Miller has projected he will pursue Title 42 again, telling The New York Times last year Trump would cite “severe strains of the flu, tuberculosis, scabies, other respiratory illnesses like R.S.V. and so on, or just a general issue of mass migration being a public health threat and conveying a variety of communicable diseases.”

He told the paper more generally, “Trump will unleash the vast arsenal of federal powers to implement the most spectacular migration crackdown.” That includes trying again to end Deferred Action for Childhood Arrivals, or DACA, the Obama-era deportation protection and work authorization program for people brought to the United States without authorization as children.

Miller also called for the reinstatement of another program — one that was supplanted by Title 42 — meant to keep some asylum seekers out of the country. The program, known as Migrant Protection Protocols, mandated that asylum seekers “remain in Mexico” to await their court dates rather than being released inside the United States after being detained at the border.

In this July 16, 2019, file photo, migrants wait at an immigration center on the International Bridge 1, in Nuevo Laredo, Mexico.
In this July 16, 2019, file photo, migrants wait at an immigration center on the International Bridge 1, in Nuevo Laredo, Mexico.
AP Photo/Marco Ugarte, File

Title 42 resulted in vastly more expulsions than MPP, but as analysts at the Migration Policy Institute wrote earlier this year, many people expelled under the program likely just kept trying to enter the U.S. anyway — without facing the same criminal penalties as people normally do for trying to cross the border without authorization multiple times.

“The evidence indicates [Title 42] was not the success its admirers contend in limiting irregular migration, and it may represent failed deterrence,” the MPI analysts wrote. “During its use, the numbers of encounters surged and cases of migrants attempting unauthorized re-entry soared, as did the number of ‘gotaways’—the term used by U.S. Customs and Border Protection (CBP) for migrants who were not intercepted while crossing the border illegally. Because Title 42 short-circuited the careful series of consequences that CBP had put in place over earlier years, including criminal prosecution for illegal entry or re-entry, it created major churn at the border: Facing no formal consequences for their unauthorized entry, expelled migrants kept trying to cross until they succeeded.”

Miller’s focus on immigration isn’t limited to people who cross the border without authorization. He also pushed hard to limit legal immigration in Trump’s first term, and is likely to do so again. He has also called for the mass investigation of naturalized citizens, specifically, as a Justice Department spokesperson said in 2020 — “terrorists, war criminals, sex offenders and other fraudsters who illegally obtained naturalization.”

Last year, the far-right activist Jack Posobiec commented on X, formerly Twitter, “We used to strip foreign-born anarchists and communists of citizenship and deport them.

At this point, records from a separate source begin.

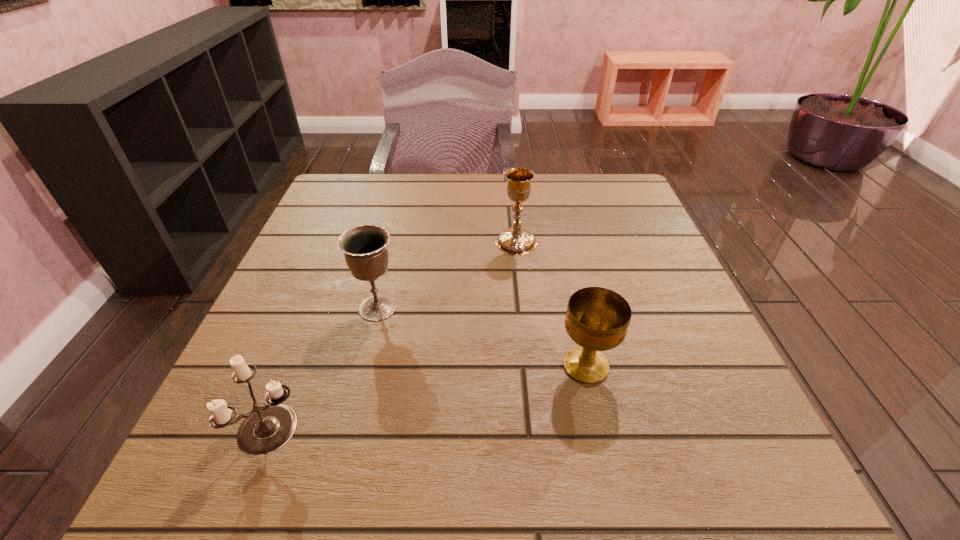 Where is `free location at the far right corner`? This screenshot has width=960, height=540. free location at the far right corner is located at coordinates coord(570,180).

At what (x,y) coordinates should I click in order to perform the action: click on vacant region at the near right corner of the desktop. Please return your answer as a coordinate pair (x, y). Looking at the image, I should click on (670, 460).

Where is `free spot between the farthest chalice and the second farthest object`? free spot between the farthest chalice and the second farthest object is located at coordinates (447, 275).

Identify the location of free area in between the candle holder and the third farthest object. This screenshot has width=960, height=540. (429, 397).

Locate an element on the screen. free point between the second object from right to left and the second nearest object is located at coordinates (551, 304).

Where is `free space between the second nearest object and the third object from right to left`? Image resolution: width=960 pixels, height=540 pixels. free space between the second nearest object and the third object from right to left is located at coordinates (482, 337).

This screenshot has width=960, height=540. I want to click on free space between the second object from right to left and the rightmost object, so click(551, 304).

Where is `empty location between the candle holder and the second farthest object`? empty location between the candle holder and the second farthest object is located at coordinates (324, 368).

Find the location of a particular element. Image resolution: width=960 pixels, height=540 pixels. vacant point located between the second nearest chalice and the shortest chalice is located at coordinates (482, 337).

Locate an element on the screen. The height and width of the screenshot is (540, 960). vacant area that lies between the candle holder and the third object from right to left is located at coordinates (324, 368). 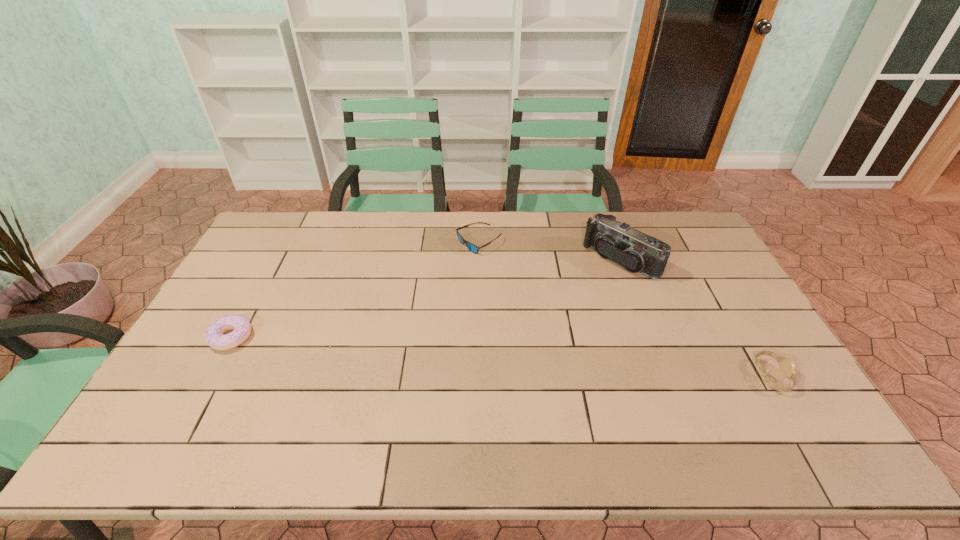 Locate an element on the screen. This screenshot has width=960, height=540. free space located 0.200m on the front-facing side of the tallest object is located at coordinates (564, 306).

Laws still on the books. Just planting seeds.”

Miller responded, “Yes. We started a new denaturalization project under Trump. In 2025, expect it to be turbocharged.”

In 2019, leaked emails analyzed by the Southern Poverty Law Center revealed ties between Miller — a descendent of Jewish immigrants to the United States — and the white nationalist movement.

And though Miller has claimed he has “no relationship” with the well-known white nationalist Richard Spencer and “completely repudiate[s] his views,” Spencer said he interacted with Miller when they were at Duke University, recalling as much to Mother Jones and telling HuffPost’s Christopher Mathias of Miller, “I don’t want to get him in trouble.”